◆ Recorded data
—————

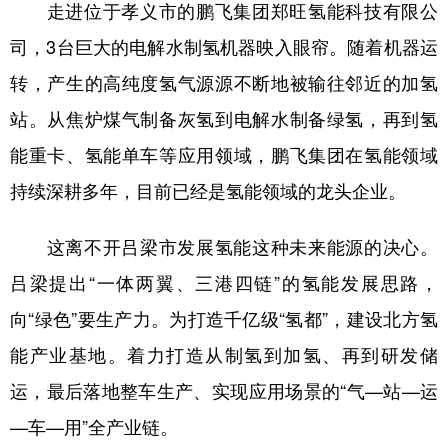
走进位于孝义市的鹏飞集团郑旺氢能科技有限公
司，3台巨大的电解水制氢机器映入眼帘。随着机器运
转，产生的高纯度氢气源源不断地被输往邻近的加氢
站。从焦炉煤气制备灰氢到电解水制备绿氢，再到氢
能重卡、氢能单车等应用领域，鹏飞集团在氢能领域
持续深耕多年，目前已经是氢能领域的龙头企业。
这离不开吕梁市发展氢能这种未来能源的决心。
吕梁提出“一体两翼、三港四链”的氢能发展思路，
向“绿色”要生产力。为打造千亿级“氢都”，建设北方氢
能产业基地。着力打造从制氢到加氢、再到研发储
运，最后落地整车生产、实现应用场景的“气—站—运
—车—用”全产业链。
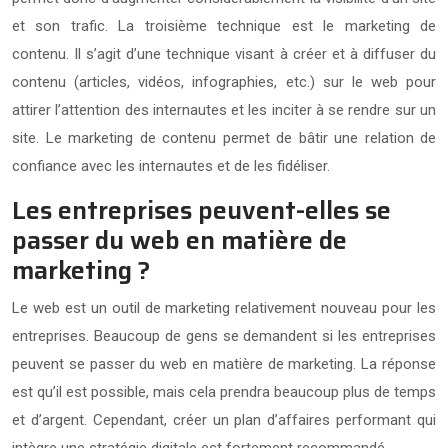
et son trafic. La troisième technique est le marketing de
contenu. Il s’agit d’une technique visant à créer et à diffuser du
contenu (articles, vidéos, infographies, etc.) sur le web pour
attirer l’attention des internautes et les inciter à se rendre sur un
site. Le marketing de contenu permet de bâtir une relation de
confiance avec les internautes et de les fidéliser.
Les entreprises peuvent-elles se
passer du web en matière de
marketing ?
Le web est un outil de marketing relativement nouveau pour les
entreprises. Beaucoup de gens se demandent si les entreprises
peuvent se passer du web en matière de marketing. La réponse
est qu’il est possible, mais cela prendra beaucoup plus de temps
et d’argent. Cependant, créer un plan d’affaires performant qui
intègre une stratégie digitale est fortement recommandé.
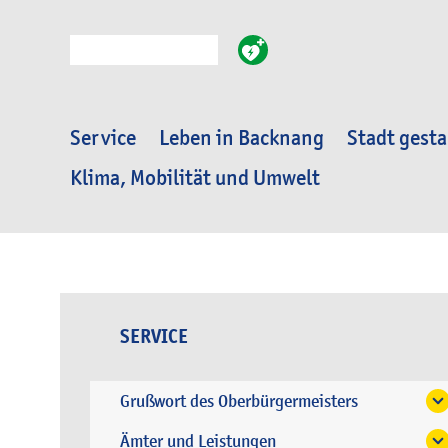
Suche
Service
Leben in Backnang
Stadt gesta
Klima, Mobilität und Umwelt
SERVICE
Grußwort des Oberbürgermeisters
Ämter und Leistungen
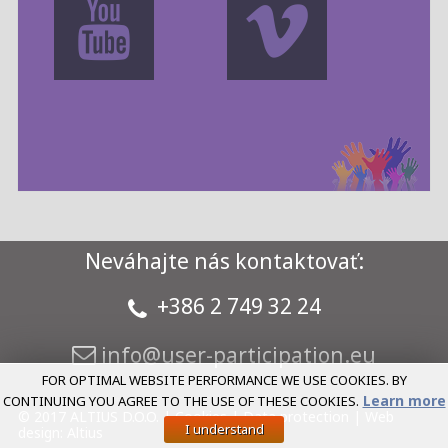
Neváhajte nás kontaktovať:
+386 2 749 32 24
FOR OPTIMAL WEBSITE PERFORMANCE WE USE COOKIES. BY
Learn more
CONTINUING YOU AGREE TO THE USE OF THESE COOKIES.
© 2017 ALTIUS D.O.O. |
Cookies
|
Data protection
|
Web
I understand
design
:
Altius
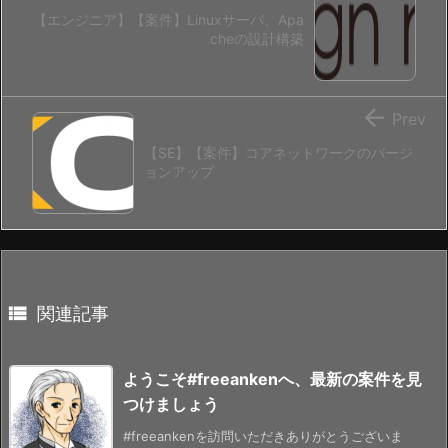
【エンジニア】【案件】Linuxサーバ、Apa
cheの設計構築

Prev
【SE】【案件】コアネットワークのバージ
ョンアップ

関連記事
ようこそ#freeankenへ、最新の案件を見
つけましょう
#freeankenを訪問いただきありがとうございま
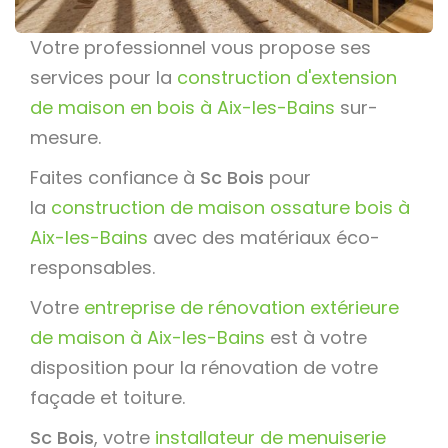
Votre professionnel vous propose ses
services pour la
construction d'extension
de maison en bois à Aix-les-Bains
sur-
mesure.
Faites confiance à
Sc Bois
pour
la
construction de maison ossature bois à
Aix-les-Bains
avec des matériaux éco-
responsables.
Votre
entreprise de rénovation extérieure
de maison à Aix-les-Bains
est à votre
disposition pour la rénovation de votre
façade et toiture.
Sc Bois
, votre
installateur de menuiserie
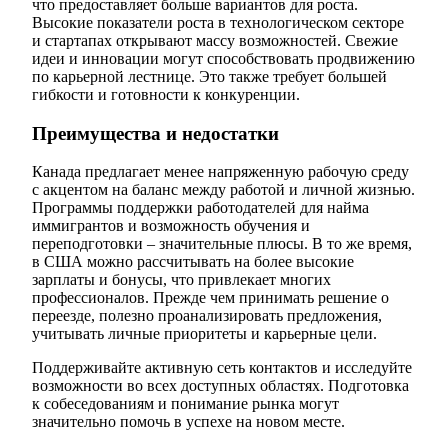
что предоставляет больше вариантов для роста.
Высокие показатели роста в технологическом секторе
и стартапах открывают массу возможностей. Свежие
идеи и инновации могут способствовать продвижению
по карьерной лестнице. Это также требует большей
гибкости и готовности к конкуренции.
Преимущества и недостатки
Канада предлагает менее напряженную рабочую среду
с акцентом на баланс между работой и личной жизнью.
Программы поддержки работодателей для найма
иммигрантов и возможность обучения и
переподготовки – значительные плюсы. В то же время,
в США можно рассчитывать на более высокие
зарплаты и бонусы, что привлекает многих
профессионалов. Прежде чем принимать решение о
переезде, полезно проанализировать предложения,
учитывать личные приоритеты и карьерные цели.
Поддерживайте активную сеть контактов и исследуйте
возможности во всех доступных областях. Подготовка
к собеседованиям и понимание рынка могут
значительно помочь в успехе на новом месте.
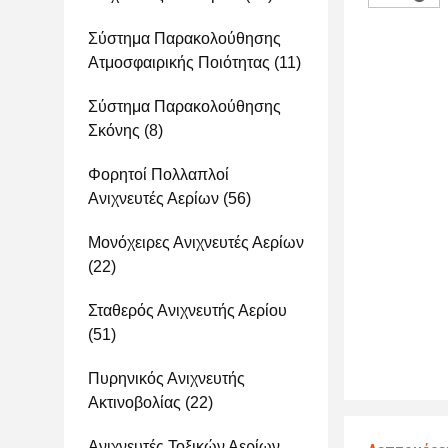
Σύστημα Παρακολούθησης
Ατμοσφαιρικής Ποιότητας
(11)
Σύστημα Παρακολούθησης
Σκόνης
(8)
Φορητοί Πολλαπλοί
Ανιχνευτές Αερίων
(56)
Μονόχειρες Ανιχνευτές Αερίων
(22)
Σταθερός Ανιχνευτής Αερίου
(51)
Πυρηνικός Ανιχνευτής
Ακτινοβολίας
(22)
Ανιχνευτές Τοξικών Αερίων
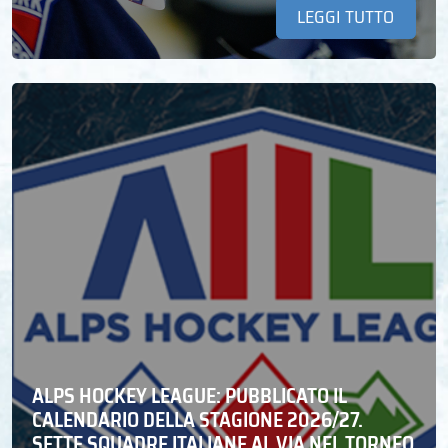
LEGGI TUTTO
ALPS HOCKEY LEAGUE: PUBBLICATO IL
CALENDARIO DELLA STAGIONE 2026/27.
SETTE SQUADRE ITALIANE AL VIA NEL TORNEO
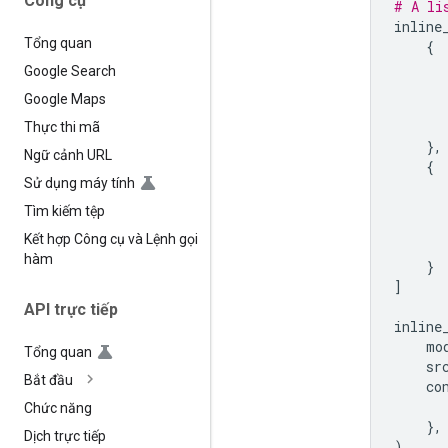
Công cụ
# A li
inline
Tổng quan
{
Google Search
Google Maps
Thực thi mã
},
Ngữ cảnh URL
{
Sử dụng máy tính
Tìm kiếm tệp
Kết hợp Công cụ và Lệnh gọi
hàm
}
]
API trực tiếp
inline
mo
Tổng quan
sr
Bắt đầu
co
Chức năng
},
Dịch trực tiếp
)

—————

◆ Your assignment
Check the records above and copy each line that has the string "avec".

◆ Exercise response
confiance avec les internautes et de les fidéliser.
avec des matériaux éco-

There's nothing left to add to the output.